The environment is constructed under `Python 3.10`.

- Run the container for Development

    ```bash
    make build
    make run
    --- in container ---
    cd /app
    pip3 install -e .
    ```

## Download Starter Kit (Datasets, Pre-trained Models, etc.)
Please download the [starter kit (GDrive, 952 MB)](https://drive.google.com/file/d/1og3l0enR67rDwiAN44K4RchcFYAgsbNq/view) and unzip it:
```bash
unzip ./layout_corrector_starter_kit.zip
```
For more details about the starter kit, please refer to the README.md file included in the zip.
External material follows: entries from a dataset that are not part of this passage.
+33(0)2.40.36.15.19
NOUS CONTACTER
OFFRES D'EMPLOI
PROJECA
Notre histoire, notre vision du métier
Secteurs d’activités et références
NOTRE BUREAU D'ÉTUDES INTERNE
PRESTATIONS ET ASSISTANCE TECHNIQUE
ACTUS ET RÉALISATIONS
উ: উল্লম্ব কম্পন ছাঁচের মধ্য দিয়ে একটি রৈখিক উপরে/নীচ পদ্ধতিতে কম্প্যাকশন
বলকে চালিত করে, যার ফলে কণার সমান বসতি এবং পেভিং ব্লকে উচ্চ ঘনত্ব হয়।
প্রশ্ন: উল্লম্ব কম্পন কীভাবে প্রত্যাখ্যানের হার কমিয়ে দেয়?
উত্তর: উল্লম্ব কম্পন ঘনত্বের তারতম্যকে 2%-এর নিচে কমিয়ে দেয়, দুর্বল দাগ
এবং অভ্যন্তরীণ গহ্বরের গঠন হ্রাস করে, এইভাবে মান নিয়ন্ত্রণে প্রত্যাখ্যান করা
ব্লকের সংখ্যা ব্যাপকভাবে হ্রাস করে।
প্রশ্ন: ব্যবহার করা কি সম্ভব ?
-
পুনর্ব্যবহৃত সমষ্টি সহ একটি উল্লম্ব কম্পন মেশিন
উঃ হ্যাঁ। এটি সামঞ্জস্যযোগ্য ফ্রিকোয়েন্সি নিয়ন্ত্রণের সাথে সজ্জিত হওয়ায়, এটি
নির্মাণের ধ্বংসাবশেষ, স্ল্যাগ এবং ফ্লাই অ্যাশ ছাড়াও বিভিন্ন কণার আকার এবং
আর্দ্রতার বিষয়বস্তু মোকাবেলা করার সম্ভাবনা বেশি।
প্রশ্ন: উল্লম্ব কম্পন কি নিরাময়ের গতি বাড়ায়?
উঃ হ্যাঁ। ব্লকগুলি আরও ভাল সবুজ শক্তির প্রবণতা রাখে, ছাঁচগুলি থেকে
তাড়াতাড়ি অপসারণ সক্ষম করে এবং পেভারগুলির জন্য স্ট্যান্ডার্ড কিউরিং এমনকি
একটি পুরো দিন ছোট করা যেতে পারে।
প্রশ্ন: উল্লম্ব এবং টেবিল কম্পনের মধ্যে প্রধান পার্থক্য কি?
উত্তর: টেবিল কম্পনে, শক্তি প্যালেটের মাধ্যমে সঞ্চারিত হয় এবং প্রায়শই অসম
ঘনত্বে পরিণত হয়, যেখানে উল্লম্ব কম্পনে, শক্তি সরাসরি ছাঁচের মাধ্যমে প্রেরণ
### [Optional] Custom Dataset
PubLayNet, Rico, and Crello datasets are included in our starter kit.
For custom datasets, see [docs/custom_dataset.md](./docs/custom_dataset.md)

</details>

---


# Training

<details>
<summary>Training details</summary>

### LayoutDM, VQDiffusion, MaskGIT
```bash
bash bin/train.sh <DATASET> <EXPERIMENT_NAME> <ADDITIONAL_ARGS>
```

For example, 
```bash
bash bin/train.sh rico25 layoutdm seed=0,1,2
```

### Layout-Corrector
```bash
bash bin/corrector_train.sh <DATASET> <EXPERIMENT_NAME> <DIFFUSION_JOB_DIR> <ADDITIONAL_ARGS>
```
- `<EXPERIMENT_NAME>`: Filename of .yaml file in `src/trainer/trainer/config/experiment`.
- `<DIFFUSION_JOB_DIR>`: Job directory of pre-trained diffusion model (e.g., LayoutDM)
- `<ADDITIONAL_ARGS>`: Optional (e.g., `seed=0,1,2`)

For example, 
```bash
bash bin/corrector_train.sh rico25 layout_corrector download/pretrained_weights/rico25/layoutdm seed=0,1,2 training.epochs=20
```

</details>


---


# Testing

<details>
<summary>Testing details</summary>

You can try a quick demo using `notebooks/demo.ipynb`.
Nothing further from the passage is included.